====== Available data ======

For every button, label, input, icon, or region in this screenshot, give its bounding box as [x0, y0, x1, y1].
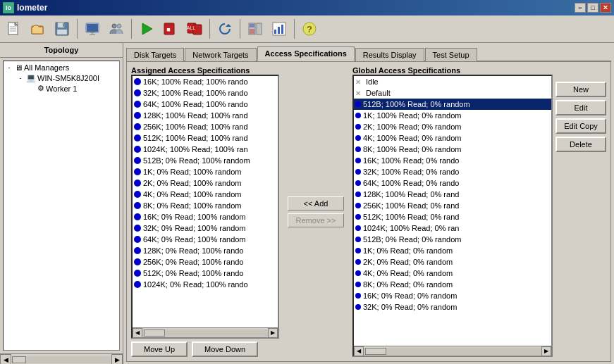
list-item[interactable]: 4K; 0% Read; 100% random — [133, 189, 278, 200]
list-item[interactable]: 32K; 0% Read; 100% random — [133, 222, 278, 234]
tab-access-specs[interactable]: Access Specifications — [257, 46, 355, 61]
move-down-btn[interactable]: Move Down — [192, 341, 258, 357]
dot-icon — [134, 89, 141, 96]
global-item[interactable]: 1K; 100% Read; 0% random — [354, 110, 551, 121]
dot-icon — [134, 168, 141, 175]
list-item[interactable]: 512K; 0% Read; 100% rando — [133, 268, 278, 279]
assigned-scroll-left[interactable]: ◀ — [133, 328, 142, 338]
save-btn[interactable] — [51, 18, 73, 40]
stop-btn[interactable]: ■ — [159, 18, 182, 40]
global-item-idle[interactable]: ✕ Idle — [354, 76, 551, 87]
global-item[interactable]: 1K; 0% Read; 0% random — [354, 245, 551, 256]
chart-btn[interactable] — [268, 18, 290, 40]
assigned-hscroll[interactable]: ◀ ▶ — [133, 327, 278, 337]
list-item[interactable]: 2K; 0% Read; 100% random — [133, 177, 278, 189]
svg-marker-23 — [226, 24, 231, 27]
help-btn[interactable]: ? — [298, 18, 321, 40]
global-item[interactable]: 16K; 100% Read; 0% rando — [354, 155, 551, 166]
global-item[interactable]: 1024K; 100% Read; 0% ran — [354, 222, 551, 234]
list-item[interactable]: 512K; 100% Read; 100% rand — [133, 132, 278, 144]
list-item[interactable]: 256K; 0% Read; 100% rando — [133, 256, 278, 268]
dot-icon — [355, 146, 361, 152]
move-up-btn[interactable]: Move Up — [131, 341, 188, 357]
svg-rect-27 — [250, 29, 254, 34]
list-item[interactable]: 64K; 100% Read; 100% rando — [133, 99, 278, 110]
tab-results-display[interactable]: Results Display — [355, 48, 424, 61]
start-btn[interactable] — [135, 18, 158, 40]
tree-worker1[interactable]: ⚙ Worker 1 — [27, 83, 118, 94]
add-btn[interactable]: << Add — [288, 196, 344, 211]
global-hscroll[interactable]: ◀ ▶ — [354, 346, 551, 356]
tree-machine[interactable]: - 💻 WIN-SM5K8J200I — [16, 73, 118, 83]
global-item[interactable]: 4K; 0% Read; 0% random — [354, 268, 551, 279]
stop-all-btn[interactable]: ALL — [183, 18, 206, 40]
list-item[interactable]: 8K; 0% Read; 100% random — [133, 200, 278, 211]
dot-icon — [134, 202, 141, 209]
topology-tree[interactable]: - 🖥 All Managers - 💻 WIN-SM5K8J200I ⚙ Wo… — [3, 61, 120, 351]
global-listbox[interactable]: ✕ Idle ✕ Default 512B; 100% Read; 0% ran… — [354, 76, 551, 346]
main-area: Topology - 🖥 All Managers - 💻 WIN-SM5K8J… — [0, 43, 614, 364]
global-item[interactable]: 512K; 100% Read; 0% rand — [354, 211, 551, 222]
global-item[interactable]: 2K; 0% Read; 0% random — [354, 256, 551, 268]
scroll-right-btn[interactable]: ▶ — [111, 354, 123, 365]
workers-btn[interactable] — [105, 18, 128, 40]
list-item[interactable]: 1024K; 0% Read; 100% rando — [133, 279, 278, 290]
remove-btn[interactable]: Remove >> — [288, 213, 344, 227]
tab-test-setup[interactable]: Test Setup — [425, 48, 477, 61]
list-item[interactable]: 512B; 0% Read; 100% random — [133, 155, 278, 166]
list-item[interactable]: 16K; 100% Read; 100% rando — [133, 76, 278, 87]
global-item[interactable]: 2K; 100% Read; 0% random — [354, 121, 551, 132]
global-item[interactable]: 64K; 100% Read; 0% rando — [354, 177, 551, 189]
assigned-listbox[interactable]: 16K; 100% Read; 100% rando 32K; 100% Rea… — [133, 76, 278, 327]
topology-scrollbar[interactable]: ◀ ▶ — [0, 353, 123, 364]
global-item-512b-selected[interactable]: 512B; 100% Read; 0% random — [354, 99, 551, 110]
worker1-label: Worker 1 — [46, 84, 77, 93]
global-label: Global Access Specifications — [352, 66, 606, 75]
assigned-scroll-right[interactable]: ▶ — [268, 328, 278, 338]
global-item[interactable]: 32K; 100% Read; 0% rando — [354, 166, 551, 177]
sep-4 — [240, 19, 240, 39]
list-item[interactable]: 1K; 0% Read; 100% random — [133, 166, 278, 177]
list-item[interactable]: 256K; 100% Read; 100% rand — [133, 121, 278, 132]
global-item[interactable]: 8K; 0% Read; 0% random — [354, 279, 551, 290]
tab-network-targets[interactable]: Network Targets — [185, 48, 256, 61]
global-item[interactable]: 32K; 0% Read; 0% random — [354, 301, 551, 313]
global-item[interactable]: 16K; 0% Read; 0% random — [354, 290, 551, 301]
global-scroll-left[interactable]: ◀ — [354, 346, 364, 356]
global-item[interactable]: 256K; 100% Read; 0% rand — [354, 200, 551, 211]
new-config-btn[interactable] — [3, 18, 25, 40]
reset-btn[interactable] — [214, 18, 236, 40]
new-spec-btn[interactable]: New — [555, 82, 606, 97]
open-btn[interactable] — [27, 18, 49, 40]
list-item[interactable]: 128K; 100% Read; 100% rand — [133, 110, 278, 121]
global-item[interactable]: 8K; 100% Read; 0% random — [354, 144, 551, 155]
minimize-btn[interactable]: − — [575, 3, 586, 13]
global-item[interactable]: 4K; 100% Read; 0% random — [354, 132, 551, 144]
tree-all-managers[interactable]: - 🖥 All Managers — [5, 63, 118, 73]
dot-icon — [355, 124, 361, 130]
maximize-btn[interactable]: □ — [587, 3, 598, 13]
delete-spec-btn[interactable]: Delete — [555, 137, 606, 152]
cross-icon: ✕ — [355, 89, 364, 97]
display-btn[interactable] — [81, 18, 104, 40]
close-btn[interactable]: ✕ — [600, 3, 611, 13]
svg-rect-31 — [281, 25, 283, 34]
dot-icon — [134, 146, 141, 153]
list-item[interactable]: 64K; 0% Read; 100% random — [133, 234, 278, 245]
global-item[interactable]: 128K; 100% Read; 0% rand — [354, 189, 551, 200]
list-item[interactable]: 128K; 0% Read; 100% rando — [133, 245, 278, 256]
list-item[interactable]: 16K; 0% Read; 100% random — [133, 211, 278, 222]
topology-panel: Topology - 🖥 All Managers - 💻 WIN-SM5K8J… — [0, 43, 123, 364]
svg-marker-17 — [142, 23, 152, 34]
edit-copy-btn[interactable]: Edit Copy — [555, 118, 606, 134]
tab-disk-targets[interactable]: Disk Targets — [126, 48, 184, 61]
global-item[interactable]: 512B; 0% Read; 0% random — [354, 234, 551, 245]
edit-spec-btn[interactable]: Edit — [555, 100, 606, 115]
record-btn[interactable] — [244, 18, 266, 40]
global-scroll-right[interactable]: ▶ — [541, 346, 551, 356]
list-item[interactable]: 1024K; 100% Read; 100% ran — [133, 144, 278, 155]
dot-icon — [134, 112, 141, 119]
global-item-default[interactable]: ✕ Default — [354, 87, 551, 99]
scroll-left-btn[interactable]: ◀ — [0, 354, 11, 365]
list-item[interactable]: 32K; 100% Read; 100% rando — [133, 87, 278, 99]
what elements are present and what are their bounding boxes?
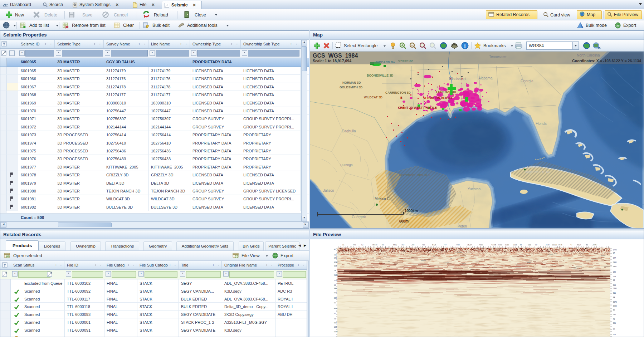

======

> [Exercise brief]: Every line above with the word "icon" is to be copied out.

> [Task response]:
For every button, label, input, icon, or region in this screenshot, give its bounding box as [x0, y0, x1, y1].
dot-icon — [134, 89, 141, 96]
dot-icon — [134, 168, 141, 175]
dot-icon — [355, 146, 361, 152]
dot-icon — [134, 202, 141, 209]
dot-icon — [355, 124, 361, 130]
cross-icon: ✕ — [355, 89, 364, 97]
dot-icon — [134, 146, 141, 153]
dot-icon — [134, 112, 141, 119]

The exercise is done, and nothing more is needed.